● **Records for the task**

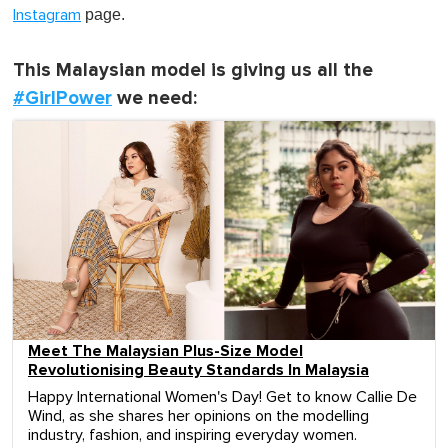
page.
Instagram
This Malaysian model is giving us all the
#GirlPower
we need:
Meet The Malaysian Plus-Size Model
Revolutionising Beauty Standards In Malaysia
Happy International Women's Day! Get to know Callie De
Wind, as she shares her opinions on the modelling
industry, fashion, and inspiring everyday women.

● **What to produce**
Exact repetition of the data is needed, with no images retained.

● **Response area**
page.
Instagram
This Malaysian model is giving us all the
#GirlPower
we need:
Meet The Malaysian Plus-Size Model
Revolutionising Beauty Standards In Malaysia
Happy International Women's Day! Get to know Callie De
Wind, as she shares her opinions on the modelling
industry, fashion, and inspiring everyday women.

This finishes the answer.